Newsfeed > Statement Against Separation of Children from Parents at the United States Border
The New Center for Psychoanalysis is alarmed by the Trump administration’s policy of separating children from their parents at the United States border. We unequivocally oppose this policy.
As psychoanalysts, we respect the rights of individuals to seek safety and asylum in our country. Many of us come from families whose parents or grandparents immigrated to America. These rights have a long and honorable legacy. Our country has historically been receptive to refugees fleeing violence and brutality. Individual families seeking refuge here should be warmly and humanely welcomed, not criminalized or pathologized, not deported or interned in concentration camp-like detention centers.
Because of our clinical practices we understand the devastating effects of breaking up families on both the children and the parents. Many children under ten years of age may be permanently traumatized by these harsh policies, suffering deep, lasting psychological wounds. They will lose the safety and protection of their parents as they enter a new society. They may develop severe short-term and long-term symptoms, including nightmares and sleep disorders, eating disorders, and a spectrum of anxiety disorders, including abandonment terrors and panic attacks. Separation from parents may produce sadness and depression, a loss of self-regulation and self-esteem, a difficulty in trusting adults and authority figures, and a pervasive sense of psychic numbing, disorientation, derealization, and depersonalization.
Their parents will feel helpless and powerless to assist their children, particularly acute in a crisis situation of trauma and loss. As a result, the parents may experience long-term after effects of shame and guilt about the separation from their children, blaming themselves for the abandonment, rather than holding the government accountable. But, more concerning, the parents may have feelings of emotional trauma and develop symptoms of long-term PTSD caused by having their children forcibly taken from them.
Psychoanalysis is grounded in a fundamental respect for the dignity and freedom of the individual. We affirm and encourage the development of each individual’s full potential. We support policies that protect the integrity of the family, understanding its critical role in the psychological maturation of the individual. In the face of forced separation of children from their family, healthy developmental pathways cannot occur, and at best, are likely to be derailed by the resulting trauma.

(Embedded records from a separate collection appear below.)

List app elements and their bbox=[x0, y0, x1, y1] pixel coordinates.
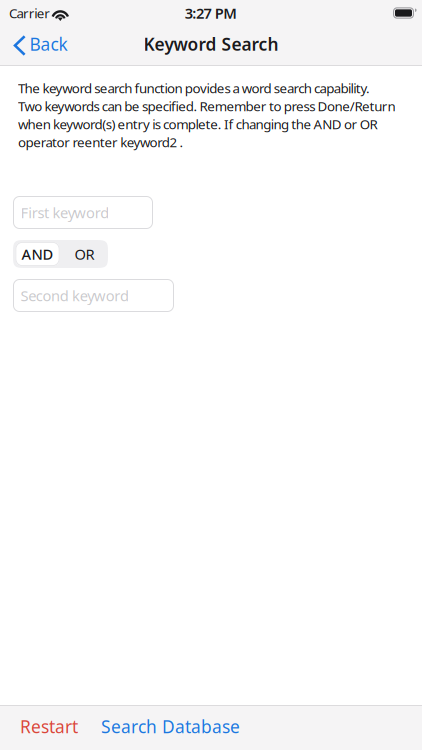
button[interactable]: AND bbox=[14, 240, 62, 268]
staticText: Search Database bbox=[101, 715, 240, 738]
staticText: Keyword Search bbox=[144, 32, 278, 56]
staticText: operator reenter keyword2 . bbox=[18, 133, 184, 151]
staticText: Back bbox=[30, 32, 68, 56]
staticText: AND bbox=[22, 244, 54, 264]
button[interactable]: First keyword bbox=[13, 196, 153, 229]
staticText: Second keyword bbox=[20, 286, 129, 305]
button[interactable]: Search Database bbox=[90, 706, 252, 750]
staticText: OR bbox=[74, 244, 94, 264]
staticText: Two keywords can be specified. Remember … bbox=[18, 97, 395, 115]
button[interactable]: Second keyword bbox=[13, 279, 174, 312]
button[interactable]: Restart bbox=[0, 706, 90, 750]
button[interactable]: Back bbox=[0, 26, 78, 65]
staticText: The keyword search function povides a wo… bbox=[18, 79, 370, 97]
staticText: Restart bbox=[20, 715, 78, 738]
staticText: First keyword bbox=[20, 203, 109, 222]
staticText: 3:27 PM bbox=[185, 3, 237, 23]
button[interactable]: OR bbox=[62, 240, 108, 268]
staticText: Carrier bbox=[9, 4, 50, 22]
staticText: when keyword(s) entry is complete. If ch… bbox=[18, 115, 377, 133]
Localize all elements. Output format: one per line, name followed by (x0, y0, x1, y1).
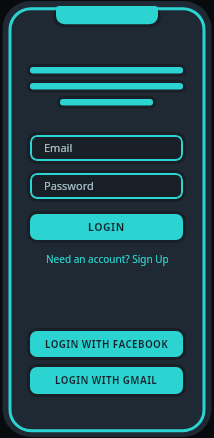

We support the immediate reuniting of children with their parents. We oppose any and all policies that brutalize and dehumanize children. We vehemently oppose policies of putting children in cages. We oppose cutting off children from communication with their parents. We stand in opposition to the policies of state-sponsored child abuse. We oppose the callousness of the Administration’s zero tolerance policies, seeing them as unethical, xenophobic, racist, and cruel.